Only the number is needed: the count of lines in the records with the word "Mestre".

== Supplied information ==
========

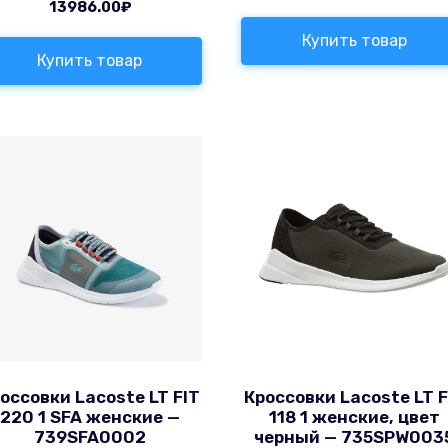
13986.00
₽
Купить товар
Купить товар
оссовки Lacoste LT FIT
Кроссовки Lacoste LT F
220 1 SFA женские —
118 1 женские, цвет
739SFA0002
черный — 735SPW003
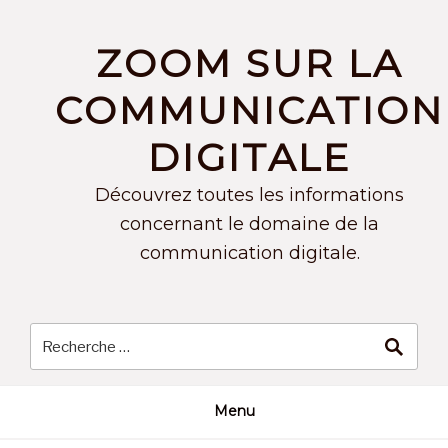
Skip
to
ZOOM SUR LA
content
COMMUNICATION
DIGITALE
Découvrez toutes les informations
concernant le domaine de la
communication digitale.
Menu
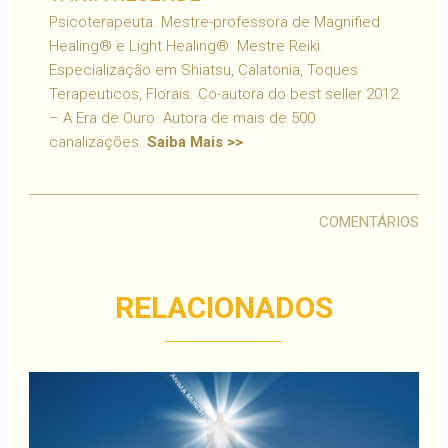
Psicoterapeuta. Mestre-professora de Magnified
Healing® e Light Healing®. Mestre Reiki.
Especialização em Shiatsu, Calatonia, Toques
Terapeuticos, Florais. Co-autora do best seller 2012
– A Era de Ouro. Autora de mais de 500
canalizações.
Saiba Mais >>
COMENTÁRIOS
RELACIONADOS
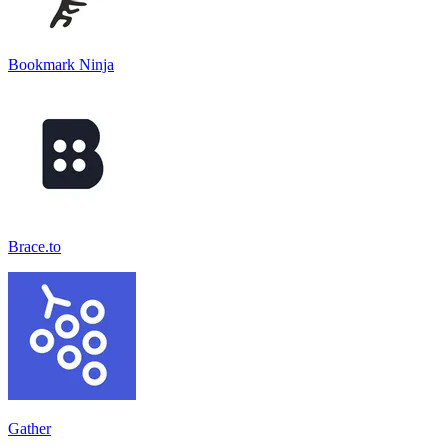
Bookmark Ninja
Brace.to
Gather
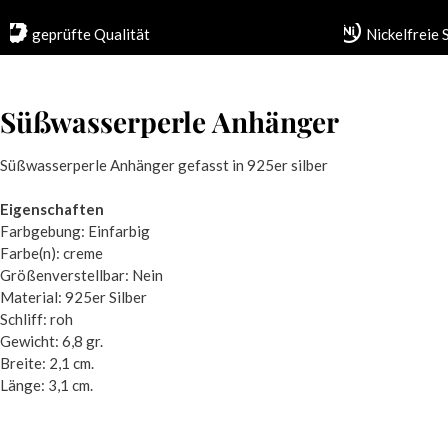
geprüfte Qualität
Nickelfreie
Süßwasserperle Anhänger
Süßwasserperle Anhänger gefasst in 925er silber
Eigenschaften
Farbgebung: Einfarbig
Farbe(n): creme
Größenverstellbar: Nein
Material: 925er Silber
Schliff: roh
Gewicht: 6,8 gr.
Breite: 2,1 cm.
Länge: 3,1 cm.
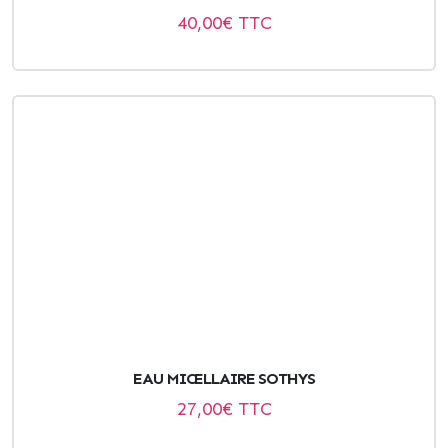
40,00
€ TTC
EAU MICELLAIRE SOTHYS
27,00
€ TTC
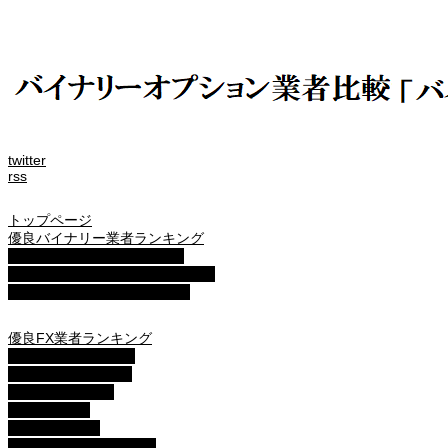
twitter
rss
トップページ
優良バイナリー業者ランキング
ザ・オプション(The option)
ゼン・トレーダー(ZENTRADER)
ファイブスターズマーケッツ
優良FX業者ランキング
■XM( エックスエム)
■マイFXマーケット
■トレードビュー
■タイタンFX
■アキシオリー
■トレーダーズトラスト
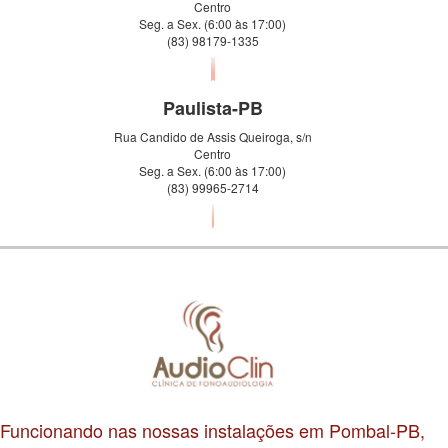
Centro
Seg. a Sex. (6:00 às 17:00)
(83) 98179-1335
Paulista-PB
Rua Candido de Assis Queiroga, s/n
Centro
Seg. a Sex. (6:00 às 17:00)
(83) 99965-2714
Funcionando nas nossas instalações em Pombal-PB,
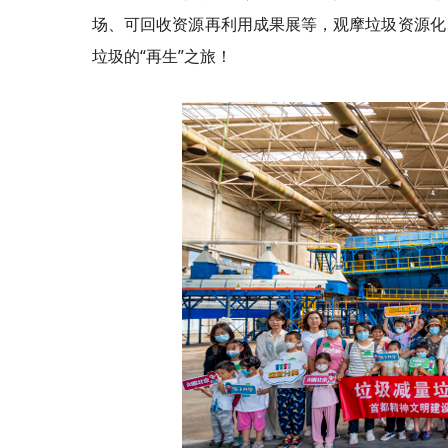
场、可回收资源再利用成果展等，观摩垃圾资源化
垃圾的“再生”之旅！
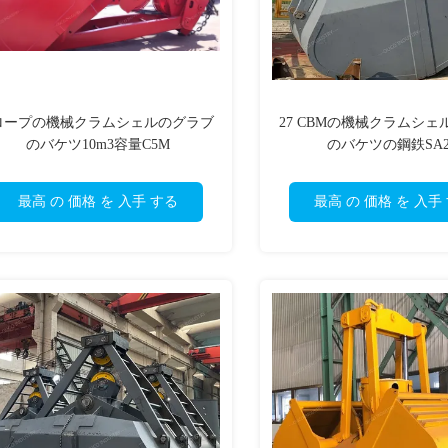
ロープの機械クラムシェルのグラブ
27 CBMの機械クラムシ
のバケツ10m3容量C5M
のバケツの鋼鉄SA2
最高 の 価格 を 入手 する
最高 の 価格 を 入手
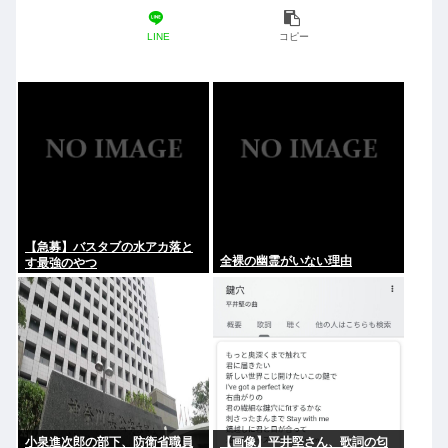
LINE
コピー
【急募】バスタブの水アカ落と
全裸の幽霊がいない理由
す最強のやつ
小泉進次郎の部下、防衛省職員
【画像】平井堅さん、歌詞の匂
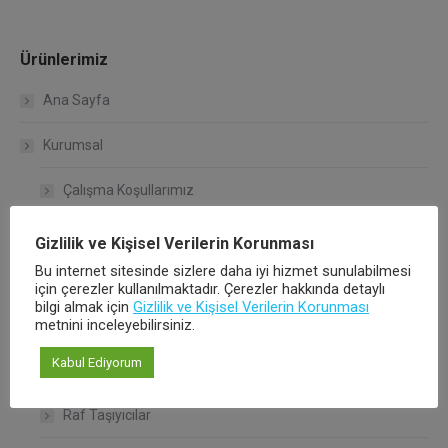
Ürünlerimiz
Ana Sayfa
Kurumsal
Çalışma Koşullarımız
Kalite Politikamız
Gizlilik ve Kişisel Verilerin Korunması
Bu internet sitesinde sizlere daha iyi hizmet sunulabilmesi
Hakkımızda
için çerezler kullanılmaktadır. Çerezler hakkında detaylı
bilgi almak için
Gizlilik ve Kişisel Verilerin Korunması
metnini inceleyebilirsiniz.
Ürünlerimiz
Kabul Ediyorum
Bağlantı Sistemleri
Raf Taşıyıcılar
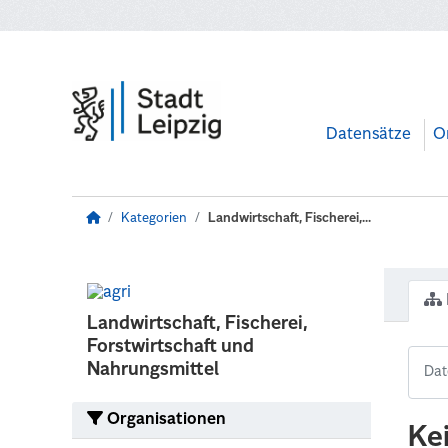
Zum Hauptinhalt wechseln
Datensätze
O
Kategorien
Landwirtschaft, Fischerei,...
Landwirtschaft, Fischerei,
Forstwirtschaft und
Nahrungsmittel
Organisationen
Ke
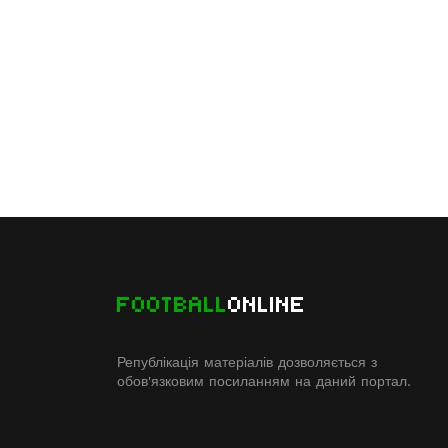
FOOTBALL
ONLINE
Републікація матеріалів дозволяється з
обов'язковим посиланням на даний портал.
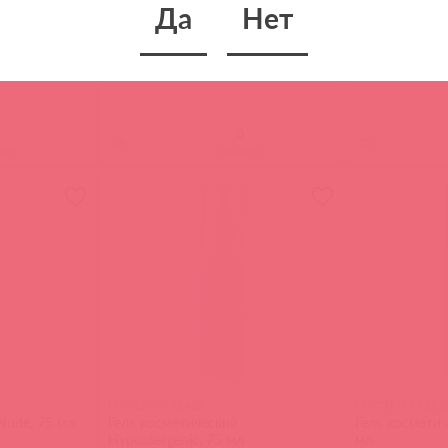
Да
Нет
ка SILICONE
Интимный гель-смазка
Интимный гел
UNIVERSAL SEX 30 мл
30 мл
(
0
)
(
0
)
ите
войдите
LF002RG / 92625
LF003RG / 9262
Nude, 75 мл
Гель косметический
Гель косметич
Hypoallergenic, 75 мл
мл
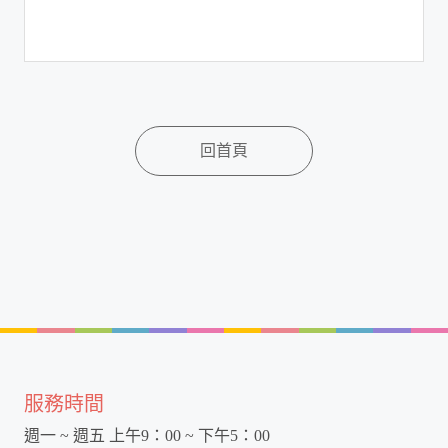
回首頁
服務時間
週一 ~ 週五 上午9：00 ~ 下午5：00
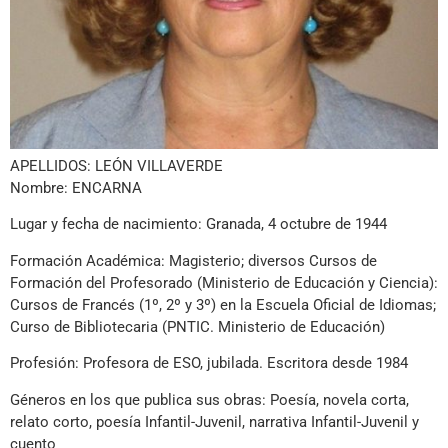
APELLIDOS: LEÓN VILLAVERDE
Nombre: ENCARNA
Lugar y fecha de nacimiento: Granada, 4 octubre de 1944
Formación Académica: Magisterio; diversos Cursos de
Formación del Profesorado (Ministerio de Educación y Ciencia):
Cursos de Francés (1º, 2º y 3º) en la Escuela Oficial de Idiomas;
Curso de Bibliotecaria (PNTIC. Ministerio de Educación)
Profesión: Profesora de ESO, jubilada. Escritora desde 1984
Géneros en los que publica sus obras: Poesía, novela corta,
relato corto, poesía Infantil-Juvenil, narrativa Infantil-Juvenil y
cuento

========

== Written solution ==
2